Claudio Ranieri, la pensione può attendere
Due partite per giocarsi un posto in Champions League poi il tecnico giallorosso dirà addio alla Roma: non vuole restare a fare il supervisore, lui vuole continuare ad allenare
Due partite per giocarsi un posto in Champions League, due partite per dirsi addio. Perché Claudio Ranieri mantiene quello che dice, non parla mai a vuoto. E a Roma, nella “sua” Roma, non vuole restare a fare il supervisore, con il rischio di ritrovarsi nel ruolo tanto altisonante, quanto inconcludente, di padre nobile. Lo ha ribadito dopo aver battuto 2-0 la Juventus e dopo aver tenuto i giallorossi in piena corsa per l'obiettivo minimo di stagione, un piazzamento tra le prime quattro. Ranieri non vuole un incarico da dove dispensare consigli. Vuole continuare ad allenare, un mestiere che lo diverte e che lui attraversa apparentemente impassibile, dal più grande fallimento al più inaspettato trionfo, come gli accade nel giro di un anno e mezzo, tra 2014 e 2016.
Il 15 novembre 2014 viene esonerato dalla Grecia, che lo aveva chiamato pochi mesi prima con l'obiettivo di qualificarsi all'Europeo. Un obiettivo che fallisce per mano delle isole Fær Øer, una nazionale che non è neppure una nazione e che in pochi sanno indicare su una cartina geografica. Vincono 1-0 e lo fanno in trasferta, umiliando la Grecia davanti ai propri tifosi. Una sconfitta che segna la fine dell'esperienza di Ranieri e, in molti pensano, anche della carriera. Per questo, quando il Leicester gli affida la panchina nel 2015, i commenti malvagi si sprecano e i bookmaker si divertono: Ranieri diventa il candidato principale al primo esonero mentre l'eventuale titolo della squadra viene inserito nella categoria degli eventi impossibili, tipo il sempre caro avvistamento del mostro di Loch Ness.
Ma il calcio, come hanno insegnato le ultime semifinali di Champions League, non è una scienza esatta. E il Leicester diventa la follia con cui fare i conti. Una squadra di scarti e di ex dilettanti si trasforma in campione d'Inghilterra, Ranieri mette a segno un'impresa incredibile e destinata a restare tale in una carriera avviata nel 1986 e passata attraverso diciassette squadre. Certo, ci sono successi come il Cagliari degli inizi, con la doppia promozione dalla C alla A, e la Fiorentina portata a sollevare addirittura due trofei in un solo anno (la Coppa Italia e la Supercoppa del 1996).
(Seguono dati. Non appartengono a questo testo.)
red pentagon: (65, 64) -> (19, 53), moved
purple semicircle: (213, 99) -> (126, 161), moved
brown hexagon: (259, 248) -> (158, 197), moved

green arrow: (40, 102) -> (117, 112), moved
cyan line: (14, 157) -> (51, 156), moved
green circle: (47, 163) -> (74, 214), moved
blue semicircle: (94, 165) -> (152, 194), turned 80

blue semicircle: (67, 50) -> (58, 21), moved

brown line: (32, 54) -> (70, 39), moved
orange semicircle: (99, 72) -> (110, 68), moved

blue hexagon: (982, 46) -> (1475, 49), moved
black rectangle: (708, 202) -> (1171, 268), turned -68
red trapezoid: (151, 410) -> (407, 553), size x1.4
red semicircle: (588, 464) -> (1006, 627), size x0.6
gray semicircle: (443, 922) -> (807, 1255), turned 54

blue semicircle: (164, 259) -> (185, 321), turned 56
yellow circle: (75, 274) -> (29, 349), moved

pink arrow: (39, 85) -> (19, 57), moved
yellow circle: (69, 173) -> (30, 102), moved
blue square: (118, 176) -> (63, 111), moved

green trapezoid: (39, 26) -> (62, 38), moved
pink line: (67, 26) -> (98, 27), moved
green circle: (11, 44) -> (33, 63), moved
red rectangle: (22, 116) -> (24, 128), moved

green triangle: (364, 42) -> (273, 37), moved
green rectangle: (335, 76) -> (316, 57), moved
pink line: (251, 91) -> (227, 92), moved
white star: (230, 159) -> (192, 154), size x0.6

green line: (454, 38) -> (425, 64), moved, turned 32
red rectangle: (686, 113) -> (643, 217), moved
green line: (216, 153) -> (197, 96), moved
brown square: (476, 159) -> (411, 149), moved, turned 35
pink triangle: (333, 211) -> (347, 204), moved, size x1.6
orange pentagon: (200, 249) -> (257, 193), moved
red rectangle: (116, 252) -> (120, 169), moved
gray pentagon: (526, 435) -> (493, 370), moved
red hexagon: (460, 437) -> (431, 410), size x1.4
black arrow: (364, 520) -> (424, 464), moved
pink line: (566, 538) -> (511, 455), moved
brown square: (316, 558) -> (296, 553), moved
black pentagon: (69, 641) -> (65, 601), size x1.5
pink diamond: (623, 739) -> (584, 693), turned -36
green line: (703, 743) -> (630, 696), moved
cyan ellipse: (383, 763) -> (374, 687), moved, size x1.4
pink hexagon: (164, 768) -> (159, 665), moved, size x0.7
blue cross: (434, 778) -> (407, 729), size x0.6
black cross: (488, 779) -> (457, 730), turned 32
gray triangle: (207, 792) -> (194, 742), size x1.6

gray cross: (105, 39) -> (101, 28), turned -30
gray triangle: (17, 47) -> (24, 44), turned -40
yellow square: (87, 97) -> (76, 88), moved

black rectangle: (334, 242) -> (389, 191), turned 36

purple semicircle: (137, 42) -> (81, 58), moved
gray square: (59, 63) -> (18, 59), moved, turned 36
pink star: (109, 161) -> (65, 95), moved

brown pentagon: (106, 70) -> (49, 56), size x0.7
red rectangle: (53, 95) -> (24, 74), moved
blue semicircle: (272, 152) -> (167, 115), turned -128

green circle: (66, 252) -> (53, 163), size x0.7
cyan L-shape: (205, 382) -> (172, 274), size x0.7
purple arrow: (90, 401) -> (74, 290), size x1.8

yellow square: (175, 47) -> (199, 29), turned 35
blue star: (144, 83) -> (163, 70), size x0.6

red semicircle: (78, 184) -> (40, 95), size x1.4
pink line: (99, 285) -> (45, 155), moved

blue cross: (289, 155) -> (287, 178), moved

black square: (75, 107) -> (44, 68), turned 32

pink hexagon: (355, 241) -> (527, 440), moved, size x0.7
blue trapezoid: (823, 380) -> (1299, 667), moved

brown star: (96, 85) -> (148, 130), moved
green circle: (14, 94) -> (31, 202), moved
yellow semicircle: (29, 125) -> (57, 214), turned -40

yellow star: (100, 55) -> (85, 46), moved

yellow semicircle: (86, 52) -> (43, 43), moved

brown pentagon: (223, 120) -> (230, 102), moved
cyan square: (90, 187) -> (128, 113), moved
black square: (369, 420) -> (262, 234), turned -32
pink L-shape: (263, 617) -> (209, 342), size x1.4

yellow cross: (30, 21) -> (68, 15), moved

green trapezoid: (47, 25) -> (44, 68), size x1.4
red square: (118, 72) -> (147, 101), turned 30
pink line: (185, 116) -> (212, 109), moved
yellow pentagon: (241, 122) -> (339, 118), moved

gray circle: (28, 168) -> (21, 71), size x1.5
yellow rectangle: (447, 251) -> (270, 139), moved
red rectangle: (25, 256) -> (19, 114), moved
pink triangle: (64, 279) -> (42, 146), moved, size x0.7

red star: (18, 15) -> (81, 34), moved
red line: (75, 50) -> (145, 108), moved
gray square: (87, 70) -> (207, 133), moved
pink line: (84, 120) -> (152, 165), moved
E poi il Valencia guidato alla qualificazione in Champions League, la finale della stessa competizione sfiorata con il Chelsea nel 2004, eliminato al penultimo passo dal Porto di José Mourinho che, dopo 199 partite, lo avrebbe sostituito a Londra a fine stagione. Così come ci sono le delusioni, su tutte l'esonero nel 2009 a due giornate dalla fine per mano della Juventus, società che fatica tantissimo a licenziare un allenatore prima che il campionato sia concluso.
Leicester è però destinata a rimanere unica, anche se Ranieri si immagina un altro viaggio e altre vittorie al termine della serie A. In Francia, nel 2017, gli avevano dato del vecchio, cercando di impedirgli di allenare il Nantes perché aveva superato i 65 anni. Lui aveva risposto con la solita cultura del lavoro e con un campionato più che dignitoso. E a Roma sta ridando smalto al soprannome affibbiatogli al Chelsea: tinkerman, ovvero l'aggiustatutto. Perché Ranieri è fatto così, un artigiano che si arrangia con quanto gli viene messo a disposizione da parte delle società. Il presidente James Pallotta lo aveva chiamato per rimettere in ordine un ambiente e una squadra che si stavano perdendo, tra esonero del tecnico (Di Francesco) e divorzio dal ds (Monchi). Lui ci sta riuscendo, grazie anche alla innata conoscenza delle cose romane, inevitabile per uno nato a San Saba, cresciuto al Testaccio e che ha la maglia giallorossa come seconda pelle. E che, per tutto questo, ha già capito che il ruolo di padre nobile è meglio lasciarlo ad altri.